## The problem
Only the lines below starting at the one containing "ills, boasts a" and ending at the one containing "completed on February 2, 2021" belong in the answer, each copied exactly.

## Exercise input
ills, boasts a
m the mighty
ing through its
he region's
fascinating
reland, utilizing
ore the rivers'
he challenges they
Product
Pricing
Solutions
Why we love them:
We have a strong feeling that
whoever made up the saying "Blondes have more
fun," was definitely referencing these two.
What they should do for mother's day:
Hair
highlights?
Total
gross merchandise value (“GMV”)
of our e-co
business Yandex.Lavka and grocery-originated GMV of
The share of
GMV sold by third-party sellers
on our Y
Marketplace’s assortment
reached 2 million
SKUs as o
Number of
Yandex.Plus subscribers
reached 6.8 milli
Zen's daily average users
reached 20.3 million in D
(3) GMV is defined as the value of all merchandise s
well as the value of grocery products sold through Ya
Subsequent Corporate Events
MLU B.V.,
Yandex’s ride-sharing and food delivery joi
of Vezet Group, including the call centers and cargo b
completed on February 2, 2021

---

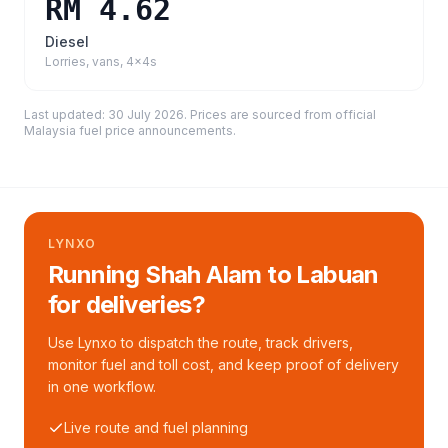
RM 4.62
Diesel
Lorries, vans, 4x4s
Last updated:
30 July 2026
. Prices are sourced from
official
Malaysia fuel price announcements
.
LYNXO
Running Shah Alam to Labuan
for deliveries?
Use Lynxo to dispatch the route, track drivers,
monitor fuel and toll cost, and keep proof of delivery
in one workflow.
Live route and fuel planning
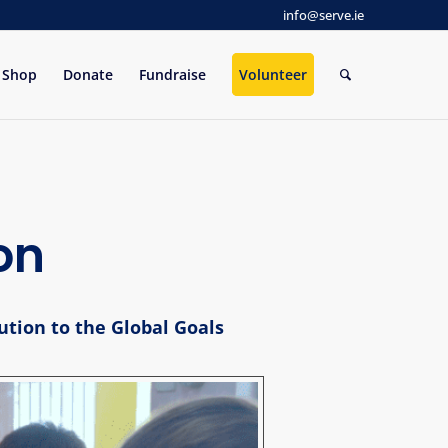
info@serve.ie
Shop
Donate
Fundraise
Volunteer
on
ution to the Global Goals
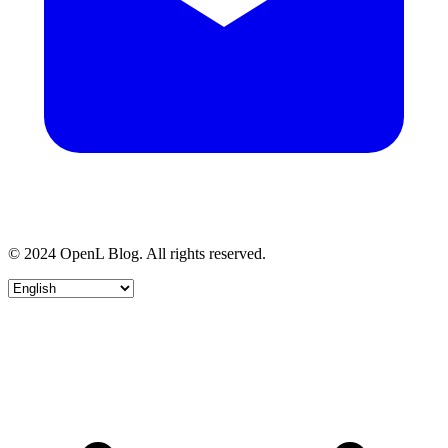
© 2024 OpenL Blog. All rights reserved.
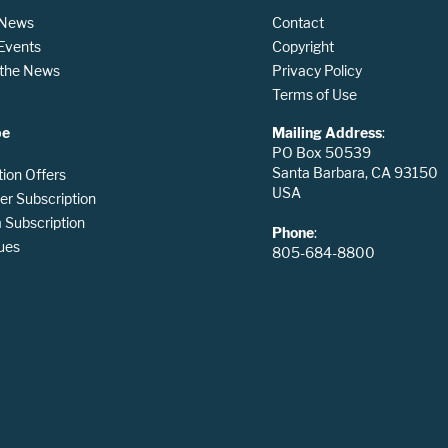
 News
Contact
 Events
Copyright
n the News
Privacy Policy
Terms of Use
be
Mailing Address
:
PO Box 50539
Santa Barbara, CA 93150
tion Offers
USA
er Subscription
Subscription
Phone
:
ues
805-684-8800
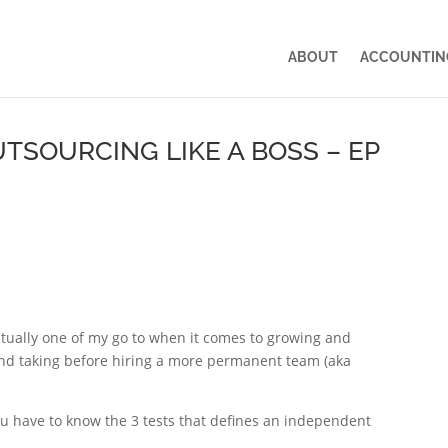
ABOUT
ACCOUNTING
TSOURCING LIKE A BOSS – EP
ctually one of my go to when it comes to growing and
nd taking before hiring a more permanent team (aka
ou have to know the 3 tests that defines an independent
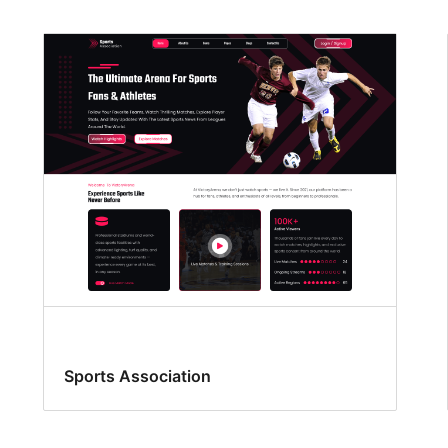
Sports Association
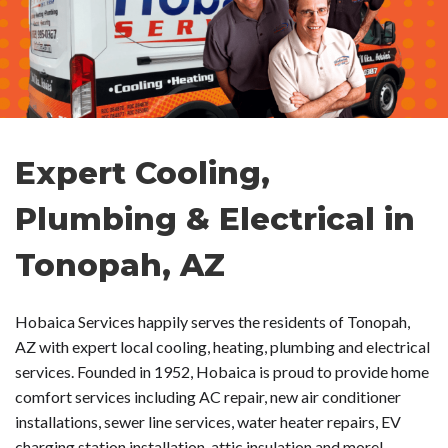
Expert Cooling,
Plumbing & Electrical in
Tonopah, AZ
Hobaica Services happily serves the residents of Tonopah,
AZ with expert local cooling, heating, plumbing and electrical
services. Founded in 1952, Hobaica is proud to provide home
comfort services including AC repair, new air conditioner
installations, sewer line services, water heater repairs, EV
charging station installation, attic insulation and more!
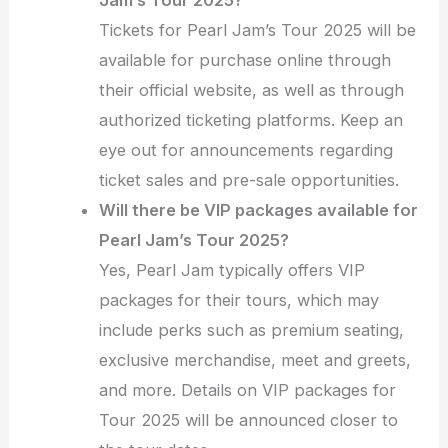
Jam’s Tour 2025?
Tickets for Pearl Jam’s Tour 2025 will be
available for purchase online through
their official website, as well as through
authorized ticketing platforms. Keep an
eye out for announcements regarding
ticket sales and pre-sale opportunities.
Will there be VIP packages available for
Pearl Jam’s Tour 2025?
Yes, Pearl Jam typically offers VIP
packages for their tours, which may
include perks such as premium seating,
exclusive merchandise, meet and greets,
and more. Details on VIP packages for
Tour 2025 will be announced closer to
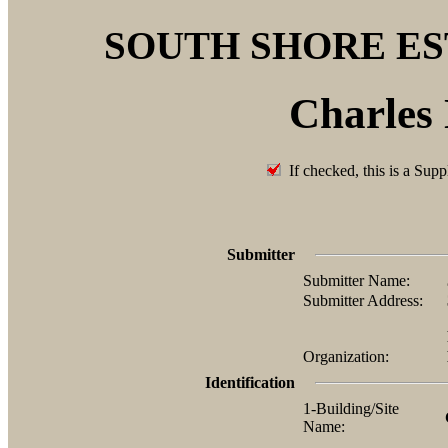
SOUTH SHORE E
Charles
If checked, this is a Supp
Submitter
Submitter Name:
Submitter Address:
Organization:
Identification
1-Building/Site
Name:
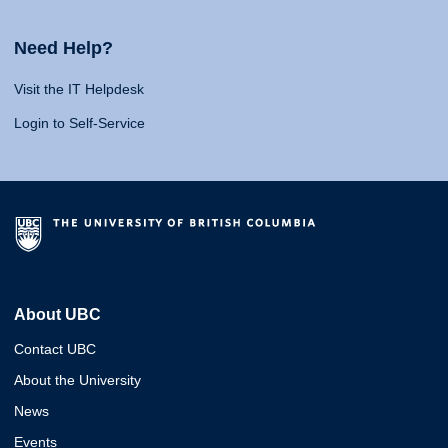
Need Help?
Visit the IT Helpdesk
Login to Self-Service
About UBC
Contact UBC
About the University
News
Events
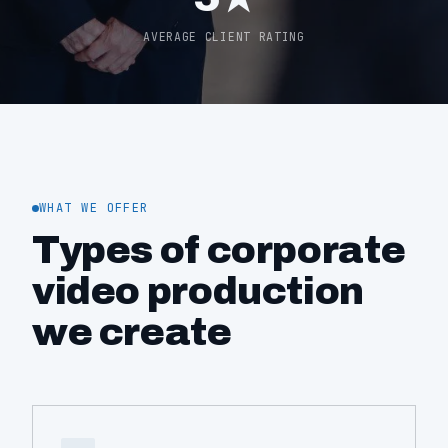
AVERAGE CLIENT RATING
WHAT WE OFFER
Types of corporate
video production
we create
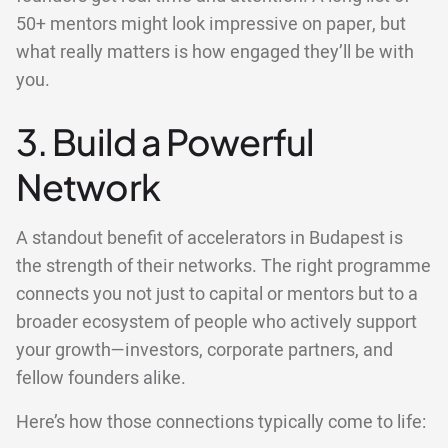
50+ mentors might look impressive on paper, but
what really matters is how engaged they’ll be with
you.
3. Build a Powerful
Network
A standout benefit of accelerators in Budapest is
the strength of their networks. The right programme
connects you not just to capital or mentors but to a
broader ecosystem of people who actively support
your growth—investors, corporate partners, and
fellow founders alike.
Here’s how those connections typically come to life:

## Result of this exercise
ills, boasts a
m the mighty
ing through its
he region's
fascinating
reland, utilizing
ore the rivers'
he challenges they
Product
Pricing
Solutions
Why we love them:
We have a strong feeling that
whoever made up the saying "Blondes have more
fun," was definitely referencing these two.
What they should do for mother's day:
Hair
highlights?
Total
gross merchandise value (“GMV”)
of our e-co
business Yandex.Lavka and grocery-originated GMV of
The share of
GMV sold by third-party sellers
on our Y
Marketplace’s assortment
reached 2 million
SKUs as o
Number of
Yandex.Plus subscribers
reached 6.8 milli
Zen's daily average users
reached 20.3 million in D
(3) GMV is defined as the value of all merchandise s
well as the value of grocery products sold through Ya
Subsequent Corporate Events
MLU B.V.,
Yandex’s ride-sharing and food delivery joi
of Vezet Group, including the call centers and cargo b
completed on February 2, 2021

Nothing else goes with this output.